* Task description: Narrow the data below down to the lines containing "שנבין".

[Source data]
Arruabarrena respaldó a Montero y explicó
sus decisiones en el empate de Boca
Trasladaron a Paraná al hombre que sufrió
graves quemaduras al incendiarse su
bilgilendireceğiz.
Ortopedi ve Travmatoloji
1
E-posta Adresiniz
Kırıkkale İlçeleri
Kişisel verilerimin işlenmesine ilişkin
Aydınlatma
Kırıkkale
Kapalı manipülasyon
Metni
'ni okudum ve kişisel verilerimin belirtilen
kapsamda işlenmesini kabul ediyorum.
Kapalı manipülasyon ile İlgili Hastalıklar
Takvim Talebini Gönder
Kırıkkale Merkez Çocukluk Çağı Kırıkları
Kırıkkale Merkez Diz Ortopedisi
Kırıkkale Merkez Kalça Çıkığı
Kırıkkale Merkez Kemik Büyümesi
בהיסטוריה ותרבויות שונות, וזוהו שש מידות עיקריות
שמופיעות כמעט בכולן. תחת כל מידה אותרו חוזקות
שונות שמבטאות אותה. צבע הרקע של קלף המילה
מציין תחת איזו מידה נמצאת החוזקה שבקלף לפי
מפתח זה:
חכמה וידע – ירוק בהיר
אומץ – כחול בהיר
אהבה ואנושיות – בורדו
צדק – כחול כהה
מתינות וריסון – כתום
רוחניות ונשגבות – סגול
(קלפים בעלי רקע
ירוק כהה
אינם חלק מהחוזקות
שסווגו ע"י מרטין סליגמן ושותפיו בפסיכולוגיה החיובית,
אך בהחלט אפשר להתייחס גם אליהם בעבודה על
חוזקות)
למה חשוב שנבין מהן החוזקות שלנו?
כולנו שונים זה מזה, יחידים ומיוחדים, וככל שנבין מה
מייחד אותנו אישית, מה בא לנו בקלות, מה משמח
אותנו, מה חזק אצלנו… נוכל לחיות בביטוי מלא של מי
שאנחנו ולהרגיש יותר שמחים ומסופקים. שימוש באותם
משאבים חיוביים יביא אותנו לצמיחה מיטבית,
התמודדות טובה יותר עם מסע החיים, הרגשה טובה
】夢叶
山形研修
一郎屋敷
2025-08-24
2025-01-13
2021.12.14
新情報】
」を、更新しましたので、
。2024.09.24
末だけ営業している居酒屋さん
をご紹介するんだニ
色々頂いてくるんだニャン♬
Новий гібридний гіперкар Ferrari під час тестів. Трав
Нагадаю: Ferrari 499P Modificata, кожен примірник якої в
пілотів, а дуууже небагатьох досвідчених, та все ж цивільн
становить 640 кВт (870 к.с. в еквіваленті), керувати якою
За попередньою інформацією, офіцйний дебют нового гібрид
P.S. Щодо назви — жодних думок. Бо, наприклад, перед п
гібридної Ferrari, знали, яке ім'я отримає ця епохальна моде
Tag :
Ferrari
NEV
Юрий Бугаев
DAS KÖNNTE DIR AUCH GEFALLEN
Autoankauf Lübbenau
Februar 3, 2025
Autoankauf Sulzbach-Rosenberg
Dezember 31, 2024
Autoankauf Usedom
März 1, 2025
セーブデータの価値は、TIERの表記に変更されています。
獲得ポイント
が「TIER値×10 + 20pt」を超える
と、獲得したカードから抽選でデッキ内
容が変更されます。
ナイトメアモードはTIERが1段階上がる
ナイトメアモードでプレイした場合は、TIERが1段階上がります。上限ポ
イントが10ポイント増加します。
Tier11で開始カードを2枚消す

* Task answer:
למה חשוב שנבין מהן החוזקות שלנו?
כולנו שונים זה מזה, יחידים ומיוחדים, וככל שנבין מה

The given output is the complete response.